Gold Backs Off prices retreated on Friday during European trade, pulling back from record highs for the third consecutive session as investors engaged in profit-taking. This movement coincided with the advancement of US 10-year treasury yields, which often draws liquidity away from non-yielding assets like gold.

Gold Price Movements

Despite the recent decline, gold remains on track for its fourth consecutive weekly gain. On Friday, gold prices dropped 1% to $2,420 an ounce after reaching a session high of $2,445. This follows a 0.4% loss on Thursday, marking the second straight session of profit-taking away from the record high of $2,483.

Impact of US Treasury Yields

The rise in US 10-year treasury yields played a significant role in gold’s recent price movements. On Friday, yields increased by 0.5%, marking their second consecutive day of gains and moving away from four-month lows of 4.144%. Higher yields typically reduce the attractiveness of non-yielding assets such as gold, leading to decreased demand and lower prices.

Federal Reserve’s Influence

Expectations of multiple rate cuts by the Federal Reserve in September and November have been a crucial factor supporting gold prices. Despite recent declines, the precious metal has been buoyed by the high probability of rate cuts. According to the Fedwatch tool, there is a 98% chance of a 0.25% rate cut in September and a 100% chance of the same in November.

Weekly Performance of Gold

For the week, gold prices have increased by 0.5%, setting the stage for a fourth straight weekly gain. This continued upward trend highlights the metal’s resilience amid fluctuating market conditions and shifting investor sentiments.

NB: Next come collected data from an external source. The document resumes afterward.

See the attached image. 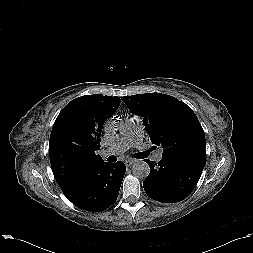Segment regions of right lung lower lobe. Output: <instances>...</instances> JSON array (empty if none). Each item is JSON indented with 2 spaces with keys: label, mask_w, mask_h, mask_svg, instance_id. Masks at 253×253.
<instances>
[{
  "label": "right lung lower lobe",
  "mask_w": 253,
  "mask_h": 253,
  "mask_svg": "<svg viewBox=\"0 0 253 253\" xmlns=\"http://www.w3.org/2000/svg\"><path fill=\"white\" fill-rule=\"evenodd\" d=\"M125 171L123 162H102L75 176L60 188L77 207L100 212L116 201Z\"/></svg>",
  "instance_id": "obj_1"
}]
</instances>
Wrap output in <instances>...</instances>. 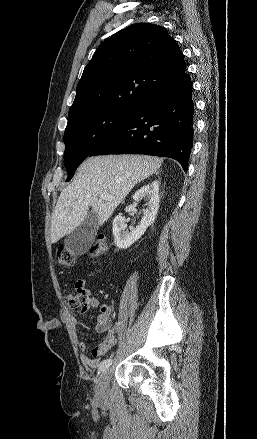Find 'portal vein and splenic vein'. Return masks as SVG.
<instances>
[{
  "label": "portal vein and splenic vein",
  "mask_w": 257,
  "mask_h": 439,
  "mask_svg": "<svg viewBox=\"0 0 257 439\" xmlns=\"http://www.w3.org/2000/svg\"><path fill=\"white\" fill-rule=\"evenodd\" d=\"M100 199H102V200H112L113 197L110 196L109 194L103 193V194H100Z\"/></svg>",
  "instance_id": "obj_1"
}]
</instances>
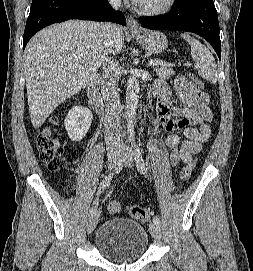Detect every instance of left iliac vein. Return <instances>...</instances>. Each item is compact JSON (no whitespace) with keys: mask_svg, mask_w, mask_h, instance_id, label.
Here are the masks:
<instances>
[{"mask_svg":"<svg viewBox=\"0 0 253 271\" xmlns=\"http://www.w3.org/2000/svg\"><path fill=\"white\" fill-rule=\"evenodd\" d=\"M122 156H123V164L128 167V168H132L134 165V151L129 148V147H124L122 149ZM150 232L152 237L156 240V241H160L161 240V228L160 225L156 224V223H151L150 224Z\"/></svg>","mask_w":253,"mask_h":271,"instance_id":"left-iliac-vein-1","label":"left iliac vein"}]
</instances>
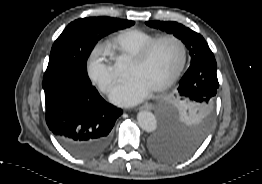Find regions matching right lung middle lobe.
Wrapping results in <instances>:
<instances>
[{
	"mask_svg": "<svg viewBox=\"0 0 262 184\" xmlns=\"http://www.w3.org/2000/svg\"><path fill=\"white\" fill-rule=\"evenodd\" d=\"M134 23L111 17H88L71 22L52 46L43 79L68 73L88 78L85 65L98 40Z\"/></svg>",
	"mask_w": 262,
	"mask_h": 184,
	"instance_id": "obj_1",
	"label": "right lung middle lobe"
}]
</instances>
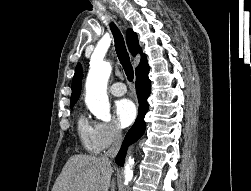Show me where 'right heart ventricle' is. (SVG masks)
<instances>
[{
    "instance_id": "e07e8e85",
    "label": "right heart ventricle",
    "mask_w": 251,
    "mask_h": 191,
    "mask_svg": "<svg viewBox=\"0 0 251 191\" xmlns=\"http://www.w3.org/2000/svg\"><path fill=\"white\" fill-rule=\"evenodd\" d=\"M77 131L84 149L91 153H97L99 150L95 142V125L93 126L85 116L81 115L78 118Z\"/></svg>"
}]
</instances>
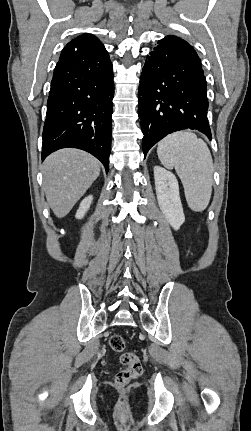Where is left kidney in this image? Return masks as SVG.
<instances>
[{"label": "left kidney", "mask_w": 251, "mask_h": 431, "mask_svg": "<svg viewBox=\"0 0 251 431\" xmlns=\"http://www.w3.org/2000/svg\"><path fill=\"white\" fill-rule=\"evenodd\" d=\"M154 179L159 207L173 229L178 230L185 221L178 181L173 173L160 166L154 167Z\"/></svg>", "instance_id": "obj_1"}]
</instances>
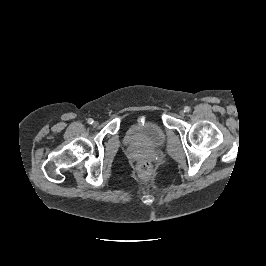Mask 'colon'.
Returning <instances> with one entry per match:
<instances>
[{"instance_id":"obj_1","label":"colon","mask_w":266,"mask_h":266,"mask_svg":"<svg viewBox=\"0 0 266 266\" xmlns=\"http://www.w3.org/2000/svg\"><path fill=\"white\" fill-rule=\"evenodd\" d=\"M137 170L141 177L147 178L151 174L152 166L148 161L142 160L138 163Z\"/></svg>"}]
</instances>
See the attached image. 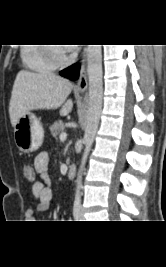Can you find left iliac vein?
<instances>
[{
	"instance_id": "obj_1",
	"label": "left iliac vein",
	"mask_w": 166,
	"mask_h": 267,
	"mask_svg": "<svg viewBox=\"0 0 166 267\" xmlns=\"http://www.w3.org/2000/svg\"><path fill=\"white\" fill-rule=\"evenodd\" d=\"M79 217L81 220H84V210L82 207L80 208V216Z\"/></svg>"
}]
</instances>
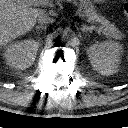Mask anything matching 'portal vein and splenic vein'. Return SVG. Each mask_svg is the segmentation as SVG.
I'll return each instance as SVG.
<instances>
[{
  "label": "portal vein and splenic vein",
  "mask_w": 128,
  "mask_h": 128,
  "mask_svg": "<svg viewBox=\"0 0 128 128\" xmlns=\"http://www.w3.org/2000/svg\"><path fill=\"white\" fill-rule=\"evenodd\" d=\"M20 2H24L25 4H27L28 6H45V7H52L53 3L50 0H18ZM68 2H72L75 5H78V3L75 0H68ZM79 16L81 17L82 15L79 14ZM88 22H90L89 20H87Z\"/></svg>",
  "instance_id": "portal-vein-and-splenic-vein-1"
}]
</instances>
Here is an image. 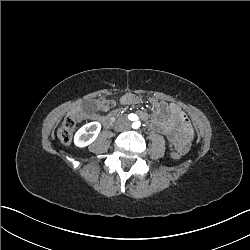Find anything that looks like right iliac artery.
Here are the masks:
<instances>
[{"mask_svg": "<svg viewBox=\"0 0 250 250\" xmlns=\"http://www.w3.org/2000/svg\"><path fill=\"white\" fill-rule=\"evenodd\" d=\"M136 118H137V115H135V114H130L129 115V119L132 120V121L135 120Z\"/></svg>", "mask_w": 250, "mask_h": 250, "instance_id": "right-iliac-artery-1", "label": "right iliac artery"}]
</instances>
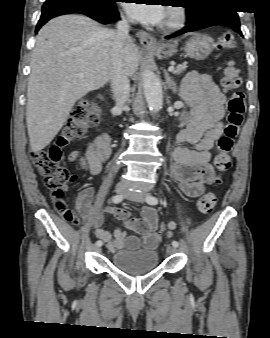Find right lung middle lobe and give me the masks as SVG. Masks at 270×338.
Segmentation results:
<instances>
[{
  "label": "right lung middle lobe",
  "instance_id": "1",
  "mask_svg": "<svg viewBox=\"0 0 270 338\" xmlns=\"http://www.w3.org/2000/svg\"><path fill=\"white\" fill-rule=\"evenodd\" d=\"M54 1H60V0H47L46 2H54ZM65 1H85V2H89V3H97V4H102V5H109L114 0H65Z\"/></svg>",
  "mask_w": 270,
  "mask_h": 338
}]
</instances>
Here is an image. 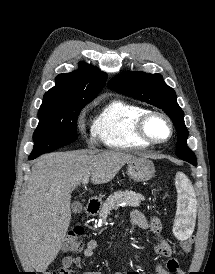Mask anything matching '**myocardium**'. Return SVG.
<instances>
[{
	"instance_id": "f54148a6",
	"label": "myocardium",
	"mask_w": 215,
	"mask_h": 274,
	"mask_svg": "<svg viewBox=\"0 0 215 274\" xmlns=\"http://www.w3.org/2000/svg\"><path fill=\"white\" fill-rule=\"evenodd\" d=\"M153 118L163 119L169 128V135L163 140L154 139L148 132V124ZM136 132L137 135L149 145H162L171 140L174 134V125L169 116L160 111H147L144 113L136 123Z\"/></svg>"
}]
</instances>
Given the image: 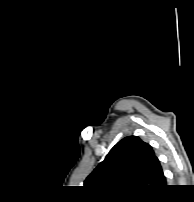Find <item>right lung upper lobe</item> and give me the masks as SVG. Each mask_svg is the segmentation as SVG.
Wrapping results in <instances>:
<instances>
[{
    "mask_svg": "<svg viewBox=\"0 0 194 202\" xmlns=\"http://www.w3.org/2000/svg\"><path fill=\"white\" fill-rule=\"evenodd\" d=\"M84 186L106 196H147L166 187V178L152 147L137 136L118 142Z\"/></svg>",
    "mask_w": 194,
    "mask_h": 202,
    "instance_id": "obj_1",
    "label": "right lung upper lobe"
}]
</instances>
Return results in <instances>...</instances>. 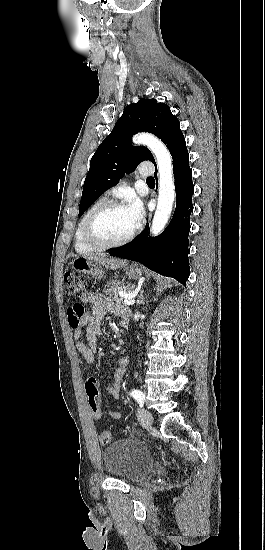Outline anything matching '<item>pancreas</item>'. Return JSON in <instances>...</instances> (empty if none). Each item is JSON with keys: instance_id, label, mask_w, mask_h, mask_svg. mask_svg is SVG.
Here are the masks:
<instances>
[{"instance_id": "obj_1", "label": "pancreas", "mask_w": 265, "mask_h": 550, "mask_svg": "<svg viewBox=\"0 0 265 550\" xmlns=\"http://www.w3.org/2000/svg\"><path fill=\"white\" fill-rule=\"evenodd\" d=\"M134 289V285L131 283L125 284L124 281L115 280L105 285L104 292L109 296L110 301L117 304H121L123 298L119 294L120 291L129 293Z\"/></svg>"}]
</instances>
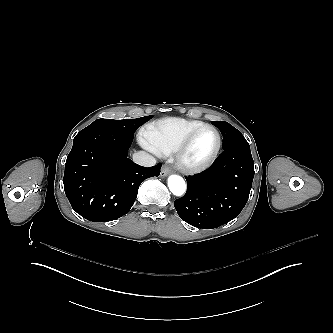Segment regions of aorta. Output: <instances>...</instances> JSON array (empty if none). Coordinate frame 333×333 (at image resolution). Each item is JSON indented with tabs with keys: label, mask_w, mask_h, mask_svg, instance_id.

Comments from Key Fed Officials

San Francisco Fed President Mary Dale recently emphasized the need for more confidence that inflation is returning to the 2% target before calling for rate cuts. She noted that prices are not yet stable. Meanwhile, Fed Chair Jerome Powell commented earlier in the week that recent consumer price data supports the confidence that inflation is moving towards the 2% target. He indicated that the Fed would not wait for inflation to actually hit 2% before beginning to ease monetary policies.

US Rates Outlook

Market expectations for Fed rate cuts have solidified, with the Fedwatch tool indicating a near certainty of cuts in the upcoming months. This outlook has provided underlying support for gold prices, despite recent profit-taking activities.

SPDR Gold Trust Holdings

The SPDR Gold Trust, a key indicator of investor sentiment in the gold market, saw its holdings fall to 840.01 tonnes, down from the recent high of 842.02 tonnes recorded on February 8. This decline suggests some investors are liquidating positions amid the recent price movements.

Conclusion

Gold’s recent pullback from record highs highlights the dynamic interplay between profit-taking and broader market forces such as treasury yields and Federal Reserve policy expectations. Despite the recent declines, gold remains in a strong position, poised for continued gains if market conditions remain favorable.

FAQs

Why did gold prices fall recently? Gold prices fell due to profit-taking by investors following recent record highs, coupled with rising US 10-year treasury yields.

How do US treasury yields affect gold prices? Higher US treasury yields typically reduce the appeal of non-yielding assets like Gold Backs Off, leading to decreased demand and lower prices.

What are the expectations for Fed rate cuts? There is a 98% chance of a 0.25% rate cut in September and a 100% chance of a similar cut in November, according to market expectations.

How has the SPDR Gold Trust holdings changed recently? Holdings in the SPDR Gold Backs Off Trust fell to 840.01 tonnes, down from a high of 842.02 tonnes, indicating some liquidation by investors.

What is the outlook for gold prices? Gold Backs Off prices are likely to remain resilient amid expectations of Federal Reserve rate cuts and ongoing market uncertainties, despite recent profit-taking.